The result is a race for college more intense than the current U.S. competition. Though enrollment is still only two-tenths of 1% of the population (v. 2% in the U.S.), it has more than doubled since 1948, to 103,000; in four years, it may hit 175,000. "Oxbridge" has opened few doors. Shouldering almost the entire weight of the new students are Britain's 15 "redbrick" universities, the shirtsleeve provincial schools that got their name from the red bricks with which most of them were built when they began as seedy local colleges in the late 19th century.
Padded Cells. Sprouting between steel mills and shipyards, in grimy Liverpool, Manchester or Nottingham, redbricks* were originally founded to nurture local talents. Amenities were few: Leicester's main building (sooty yellow brick) was once the county asylum; the library still has padded cells.
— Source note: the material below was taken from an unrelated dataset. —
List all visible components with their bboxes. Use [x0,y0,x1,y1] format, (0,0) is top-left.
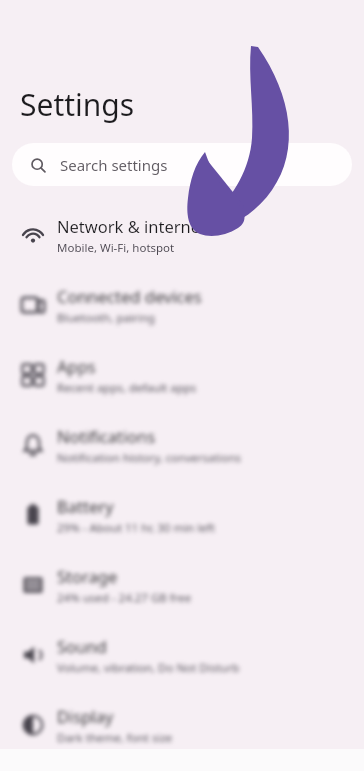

Redbrick graduates, generally 9-to-5 commuter students with no chance for donnish tea and tutorials, were hardly considered "educated"though they included such talents as Novelists D. H. Lawrence (Nottingham) and C. P. Snow (Leicester). Oxbridge so scorned the breed that to this day it insists on calling redbrick Ph.D.s "Mr."
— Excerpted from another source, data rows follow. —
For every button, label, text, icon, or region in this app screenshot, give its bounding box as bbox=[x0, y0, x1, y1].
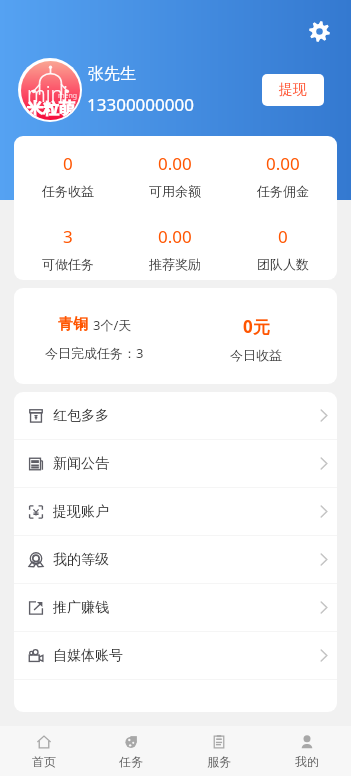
staticText: 今日收益 bbox=[230, 347, 282, 363]
button[interactable]: 任务 bbox=[87, 726, 175, 776]
staticText: 0 bbox=[63, 152, 73, 175]
button[interactable]: 0 bbox=[14, 152, 121, 199]
button[interactable]: 自媒体账号 bbox=[14, 632, 337, 679]
button[interactable]: 推广赚钱 bbox=[14, 584, 337, 631]
staticText: 提现账户 bbox=[53, 503, 109, 521]
staticText: 3 bbox=[63, 225, 73, 248]
staticText: 我的 bbox=[295, 754, 319, 769]
button[interactable]: 提现 bbox=[262, 74, 324, 106]
staticText: 红包多多 bbox=[53, 407, 109, 425]
staticText: 0.00 bbox=[266, 152, 300, 175]
button[interactable]: 服务 bbox=[175, 726, 263, 776]
staticText: 首页 bbox=[32, 754, 56, 769]
staticText: 青铜 bbox=[58, 315, 88, 334]
staticText: meng bbox=[58, 91, 78, 101]
staticText: 任务佣金 bbox=[257, 183, 309, 199]
button[interactable]: 0.00 bbox=[121, 225, 229, 272]
button[interactable]: Settings bbox=[303, 15, 335, 47]
button[interactable]: 新闻公告 bbox=[14, 440, 337, 487]
button[interactable]: 我的 bbox=[263, 726, 351, 776]
staticText: 米粒萌 bbox=[27, 99, 75, 119]
staticText: 0元 bbox=[243, 315, 270, 338]
button[interactable]: 我的等级 bbox=[14, 536, 337, 583]
button[interactable]: 0.00 bbox=[229, 152, 337, 199]
button[interactable]: Profile avatar bbox=[18, 58, 82, 122]
staticText: 可做任务 bbox=[42, 256, 94, 272]
staticText: mini bbox=[27, 80, 68, 109]
staticText: 0.00 bbox=[158, 152, 192, 175]
staticText: 3个/天 bbox=[93, 316, 132, 334]
staticText: 提现 bbox=[279, 81, 307, 99]
staticText: 自媒体账号 bbox=[53, 647, 123, 665]
staticText: 0.00 bbox=[158, 225, 192, 248]
staticText: 任务收益 bbox=[42, 183, 94, 199]
button[interactable]: 首页 bbox=[0, 726, 87, 776]
staticText: 服务 bbox=[207, 754, 231, 769]
button[interactable]: 3 bbox=[14, 225, 121, 272]
staticText: 任务 bbox=[119, 754, 143, 769]
button[interactable]: 红包多多 bbox=[14, 392, 337, 439]
staticText: 团队人数 bbox=[257, 256, 309, 272]
staticText: 0 bbox=[278, 225, 288, 248]
staticText: 推荐奖励 bbox=[149, 256, 201, 272]
staticText: 13300000000 bbox=[87, 93, 194, 116]
staticText: 可用余额 bbox=[149, 183, 201, 199]
staticText: 推广赚钱 bbox=[53, 599, 109, 617]
staticText: 新闻公告 bbox=[53, 455, 109, 473]
button[interactable]: 0.00 bbox=[121, 152, 229, 199]
staticText: 今日完成任务：3 bbox=[45, 344, 144, 362]
staticText: 张先生 bbox=[88, 64, 136, 84]
button[interactable]: 0 bbox=[229, 225, 337, 272]
staticText: 我的等级 bbox=[53, 551, 109, 569]
button[interactable]: 提现账户 bbox=[14, 488, 337, 535]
Now full-scale national universities, redbricks are so besieged that they can accept only one out of seven applicants. Desperately, they are building airy glass-and-steel buildings without a single red brickcenters for chemistry at Leicester and Birmingham, for physics at Hull, for engineering at Liverpool. Entire new universities are due in Brighton, York and Norwich; four more are on paper from Coventry to Canterbury. Last week, Lancashire joined the queue of counties that want their own universities.
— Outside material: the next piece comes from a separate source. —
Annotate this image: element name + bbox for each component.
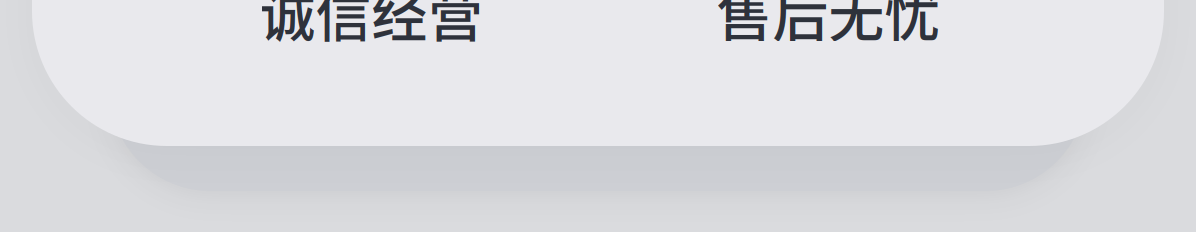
staticText: 诚信经营	[260, 0, 484, 52]
staticText: 售后无忧	[716, 0, 940, 52]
Something Missing. Redbricks have already surged ahead in many fields. Oxbridge has nothing like Manchester's electrical-engineering course. Bristol's physics and English are tops; so is metallurgy at Birmingham. Many redbrick universities are superior in modern languages, and three of them have chairs in modern American literature. "At Oxbridge," sniffs one schoolmaster, "they teach such rarefied English literature that only recently have they reached 1900."